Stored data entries
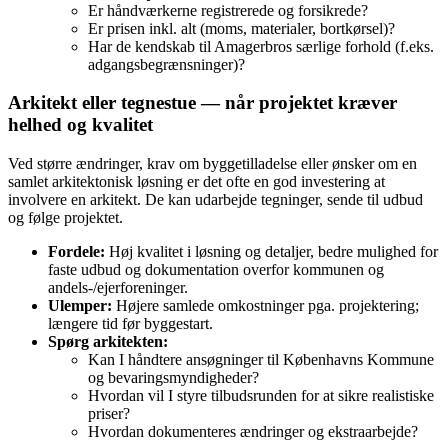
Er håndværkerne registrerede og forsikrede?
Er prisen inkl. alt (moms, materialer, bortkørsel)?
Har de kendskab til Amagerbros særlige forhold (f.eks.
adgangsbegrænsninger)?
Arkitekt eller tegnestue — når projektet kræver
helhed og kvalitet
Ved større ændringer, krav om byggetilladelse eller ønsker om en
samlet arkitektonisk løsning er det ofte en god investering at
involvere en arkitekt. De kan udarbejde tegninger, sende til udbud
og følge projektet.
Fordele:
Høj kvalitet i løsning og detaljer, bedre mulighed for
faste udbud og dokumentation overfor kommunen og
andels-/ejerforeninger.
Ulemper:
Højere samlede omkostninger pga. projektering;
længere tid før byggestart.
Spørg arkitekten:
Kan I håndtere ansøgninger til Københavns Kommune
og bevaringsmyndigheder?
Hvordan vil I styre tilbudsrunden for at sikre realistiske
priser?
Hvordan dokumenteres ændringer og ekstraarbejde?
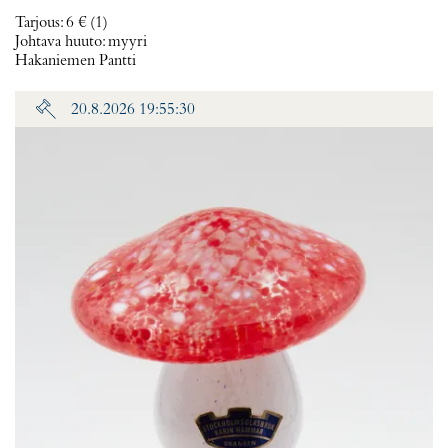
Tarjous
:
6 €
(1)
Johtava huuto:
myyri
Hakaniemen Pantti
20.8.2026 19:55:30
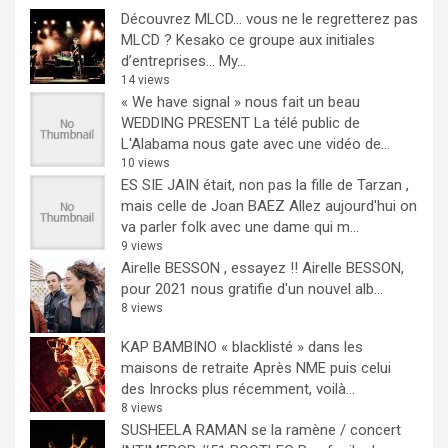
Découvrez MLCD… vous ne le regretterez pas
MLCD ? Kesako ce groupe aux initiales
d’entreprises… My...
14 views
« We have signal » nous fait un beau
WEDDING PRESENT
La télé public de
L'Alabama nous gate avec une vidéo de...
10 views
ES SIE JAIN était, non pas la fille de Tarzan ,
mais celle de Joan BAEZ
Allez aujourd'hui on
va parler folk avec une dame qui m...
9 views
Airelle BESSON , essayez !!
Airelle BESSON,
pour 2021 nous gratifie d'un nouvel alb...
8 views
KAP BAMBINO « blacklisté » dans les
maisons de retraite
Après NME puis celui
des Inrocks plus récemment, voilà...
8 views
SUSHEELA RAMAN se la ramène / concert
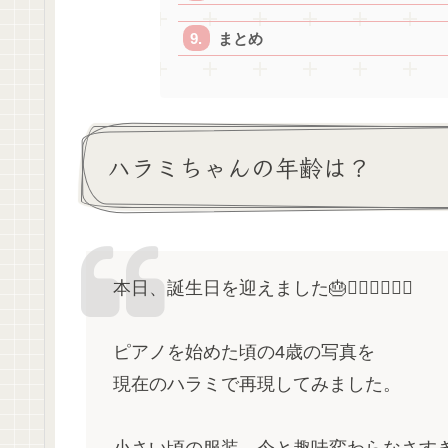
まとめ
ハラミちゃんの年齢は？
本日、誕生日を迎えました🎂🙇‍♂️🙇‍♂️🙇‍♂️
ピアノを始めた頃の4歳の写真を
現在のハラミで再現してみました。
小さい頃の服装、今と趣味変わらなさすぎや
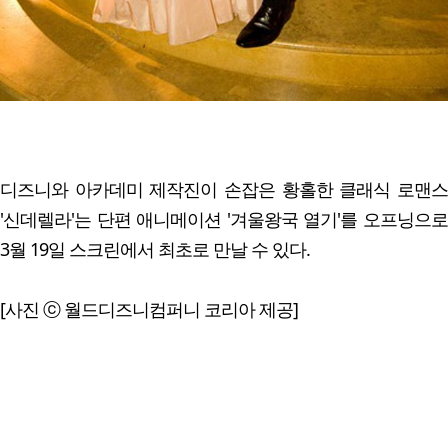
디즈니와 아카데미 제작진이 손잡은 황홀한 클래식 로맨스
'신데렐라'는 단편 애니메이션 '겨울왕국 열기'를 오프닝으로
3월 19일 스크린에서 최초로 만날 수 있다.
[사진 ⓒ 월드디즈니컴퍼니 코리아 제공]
...
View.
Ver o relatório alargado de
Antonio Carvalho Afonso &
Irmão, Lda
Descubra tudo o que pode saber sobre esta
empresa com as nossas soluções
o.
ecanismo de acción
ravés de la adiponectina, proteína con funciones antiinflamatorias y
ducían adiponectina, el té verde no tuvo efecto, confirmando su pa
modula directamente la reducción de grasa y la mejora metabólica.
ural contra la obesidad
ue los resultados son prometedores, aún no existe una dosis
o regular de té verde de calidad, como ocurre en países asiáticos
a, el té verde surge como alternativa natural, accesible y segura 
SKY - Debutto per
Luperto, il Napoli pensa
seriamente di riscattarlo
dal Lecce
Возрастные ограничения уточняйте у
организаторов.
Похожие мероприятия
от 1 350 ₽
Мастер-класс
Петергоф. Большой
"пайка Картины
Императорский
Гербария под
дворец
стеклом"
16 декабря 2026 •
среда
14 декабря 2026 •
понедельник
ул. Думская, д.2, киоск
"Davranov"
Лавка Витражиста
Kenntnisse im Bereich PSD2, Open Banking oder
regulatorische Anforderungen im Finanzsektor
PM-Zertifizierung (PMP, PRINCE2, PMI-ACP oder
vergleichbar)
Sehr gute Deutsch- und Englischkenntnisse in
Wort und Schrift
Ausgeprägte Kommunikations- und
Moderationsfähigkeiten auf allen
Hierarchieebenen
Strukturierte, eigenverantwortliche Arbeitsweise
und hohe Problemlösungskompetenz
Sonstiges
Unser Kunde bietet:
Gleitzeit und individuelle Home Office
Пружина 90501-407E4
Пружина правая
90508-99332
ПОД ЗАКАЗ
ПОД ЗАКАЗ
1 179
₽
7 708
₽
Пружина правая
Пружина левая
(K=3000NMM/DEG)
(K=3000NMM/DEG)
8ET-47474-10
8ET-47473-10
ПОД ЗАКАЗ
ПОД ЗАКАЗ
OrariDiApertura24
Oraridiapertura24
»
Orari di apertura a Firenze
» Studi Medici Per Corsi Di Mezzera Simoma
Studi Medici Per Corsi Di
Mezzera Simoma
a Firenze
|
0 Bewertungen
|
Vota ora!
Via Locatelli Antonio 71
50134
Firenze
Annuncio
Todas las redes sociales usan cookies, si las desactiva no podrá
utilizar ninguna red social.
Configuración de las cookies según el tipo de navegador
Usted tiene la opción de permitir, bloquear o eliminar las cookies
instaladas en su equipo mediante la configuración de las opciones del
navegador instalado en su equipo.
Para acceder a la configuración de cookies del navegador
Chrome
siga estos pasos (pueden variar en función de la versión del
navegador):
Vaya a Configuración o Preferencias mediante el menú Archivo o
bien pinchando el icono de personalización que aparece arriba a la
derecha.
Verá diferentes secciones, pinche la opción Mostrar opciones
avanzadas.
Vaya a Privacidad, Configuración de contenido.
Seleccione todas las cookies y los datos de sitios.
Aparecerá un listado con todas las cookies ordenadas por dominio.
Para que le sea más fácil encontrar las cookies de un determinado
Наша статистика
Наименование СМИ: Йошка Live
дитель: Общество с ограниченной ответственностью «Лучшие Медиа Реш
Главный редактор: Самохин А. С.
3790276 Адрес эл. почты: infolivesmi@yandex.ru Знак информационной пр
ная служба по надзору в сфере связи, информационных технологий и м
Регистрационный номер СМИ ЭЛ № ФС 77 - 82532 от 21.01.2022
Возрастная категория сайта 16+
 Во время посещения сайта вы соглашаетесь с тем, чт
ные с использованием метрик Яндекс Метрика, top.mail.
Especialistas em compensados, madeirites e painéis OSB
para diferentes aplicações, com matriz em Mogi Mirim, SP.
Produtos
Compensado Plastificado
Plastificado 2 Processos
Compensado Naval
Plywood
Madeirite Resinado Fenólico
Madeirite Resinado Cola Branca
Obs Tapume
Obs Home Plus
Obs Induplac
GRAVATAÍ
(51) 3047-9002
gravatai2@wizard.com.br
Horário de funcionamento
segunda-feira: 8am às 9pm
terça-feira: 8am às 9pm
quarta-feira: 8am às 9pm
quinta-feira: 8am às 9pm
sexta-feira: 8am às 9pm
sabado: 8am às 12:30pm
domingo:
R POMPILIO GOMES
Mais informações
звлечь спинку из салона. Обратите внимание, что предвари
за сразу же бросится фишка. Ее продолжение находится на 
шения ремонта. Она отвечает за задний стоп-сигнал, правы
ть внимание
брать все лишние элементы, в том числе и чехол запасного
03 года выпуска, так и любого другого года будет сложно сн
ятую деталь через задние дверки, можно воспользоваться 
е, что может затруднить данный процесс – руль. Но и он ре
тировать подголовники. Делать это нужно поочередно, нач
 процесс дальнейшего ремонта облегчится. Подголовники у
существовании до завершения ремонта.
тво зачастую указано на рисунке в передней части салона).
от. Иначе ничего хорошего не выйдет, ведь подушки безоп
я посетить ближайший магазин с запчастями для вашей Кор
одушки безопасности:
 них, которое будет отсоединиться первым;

## Task goal
Please repeat, exactly as written, the lines in the records above, starting with the one that has "WEDDING PRESENT" and going on through the one that has "[사진 ⓒ 월드디즈니컴퍼니 코리아 제공]". Pictures are to be left out.

## Written answer
WEDDING PRESENT
La télé public de
L'Alabama nous gate avec une vidéo de...
10 views
ES SIE JAIN était, non pas la fille de Tarzan ,
mais celle de Joan BAEZ
Allez aujourd'hui on
va parler folk avec une dame qui m...
9 views
Airelle BESSON , essayez !!
Airelle BESSON,
pour 2021 nous gratifie d'un nouvel alb...
8 views
KAP BAMBINO « blacklisté » dans les
maisons de retraite
Après NME puis celui
des Inrocks plus récemment, voilà...
8 views
SUSHEELA RAMAN se la ramène / concert
まとめ
ハラミちゃんの年齢は？
本日、誕生日を迎えました🎂🙇‍♂️🙇‍♂️🙇‍♂️
ピアノを始めた頃の4歳の写真を
現在のハラミで再現してみました。
小さい頃の服装、今と趣味変わらなさすぎや
디즈니와 아카데미 제작진이 손잡은 황홀한 클래식 로맨스
'신데렐라'는 단편 애니메이션 '겨울왕국 열기'를 오프닝으로
3월 19일 스크린에서 최초로 만날 수 있다.
[사진 ⓒ 월드디즈니컴퍼니 코리아 제공]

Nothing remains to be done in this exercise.